Correia, Ricardo A., Ruete, Alejandro, Stropp, Juliana, Malhado, Ana C.M., dos Santos, Janisson W., Lessa, Thainá, Alves, José A., Ladle, Richard J.
Ecological indicators 2019 v.106 pp. 105539
biodiversity, caatinga, conservation areas, ecoregions, environmental indicators, geographical distribution, human population, models, population density, prioritization, tropical forests, universities, vegetation cover
The availability of quality information about species distributions is clearly central to the development of successful conservation efforts. Digital records of species occurrences are increasingly available and have been used in a number of conservation applications, such as species distribution models and conservation prioritization efforts. However, our knowledge of species distributions is still affected by several shortfalls which limit our capacity for effective action if not properly scrutinized. Ignorance scores have been recently proposed as an intuitive and straightforward indicator of biodiversity knowledge availability, but to date their usefulness in assessing biases in species occurrence data has been poorly explored in the scientific literature.
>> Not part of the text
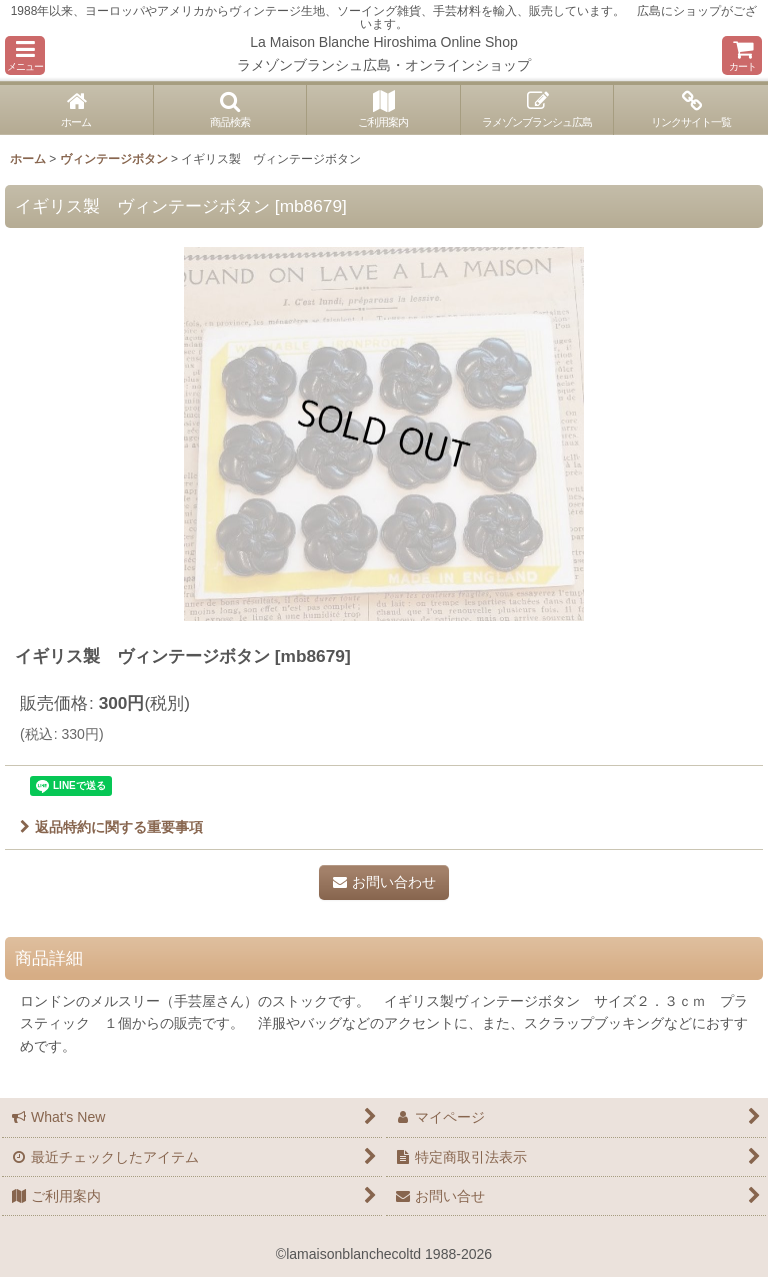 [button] (25, 55)
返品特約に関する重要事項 (111, 827)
We used ignorance scores to characterize and identify the factors driving the availability of recent species occurrence records in the Global Biodiversity Information Facility (GBIF) for multiple taxa in the Caatinga ecoregion, the largest seasonally dry tropical forest in the world. Specifically, we calculated ignorance scores based on species records within 10 × 10 km cells covering the Caatinga region and modelled the relationship between ignorance scores and a set of socio-geographical variables using generalized additive models for location, scale and shape (gamlss). Most studied taxa had high ignorance scores across the Caatinga, indicating a low availability of recent species records in GBIF for this region. Our results also suggest that factors associated with accessibility and convenience are the main correlates of species recording effort in this region. Ignorance scores were lower at intermediate values of road and human population density, indicating that observers tend to avoid urban and inaccessible areas. We also found evidence of increased recording effort in areas close to universities and protected areas while vegetation cover seemingly had little effect on ignorance scores. Overall, our results suggest that efforts to compile and digitize recent species occurrence records should be encouraged in order to improve our knowledge of this regions’ unique biodiversity and the efforts to preserve it. Furthermore, ignorance scores are a useful indicator of the availability and distribution of species occurrence records in the Caatinga. We discuss a range of potential extensions to this indicator that could expand its scope for future applications.